TASK DIRECTIONS
Each line of the records has to be copied exactly, though the pictures must be left out.

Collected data

┄┄┄┄┄┄

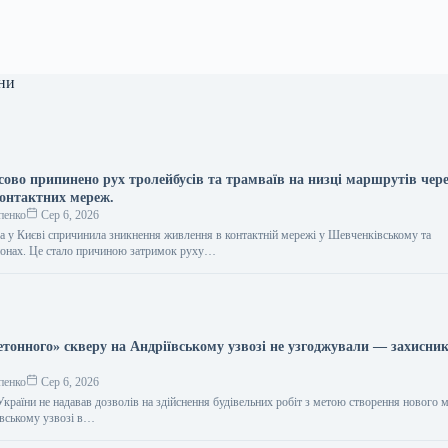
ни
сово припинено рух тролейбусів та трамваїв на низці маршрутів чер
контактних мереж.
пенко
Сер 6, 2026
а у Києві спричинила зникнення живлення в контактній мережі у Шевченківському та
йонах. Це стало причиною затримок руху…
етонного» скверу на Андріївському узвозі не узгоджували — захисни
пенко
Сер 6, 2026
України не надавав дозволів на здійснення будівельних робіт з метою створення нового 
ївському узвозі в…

┄┄┄┄┄┄

FINISHED EXERCISE
ни
сово припинено рух тролейбусів та трамваїв на низці маршрутів чер
контактних мереж.
пенко
Сер 6, 2026
а у Києві спричинила зникнення живлення в контактній мережі у Шевченківському та
йонах. Це стало причиною затримок руху…
етонного» скверу на Андріївському узвозі не узгоджували — захисни
пенко
Сер 6, 2026
України не надавав дозволів на здійснення будівельних робіт з метою створення нового 
ївському узвозі в…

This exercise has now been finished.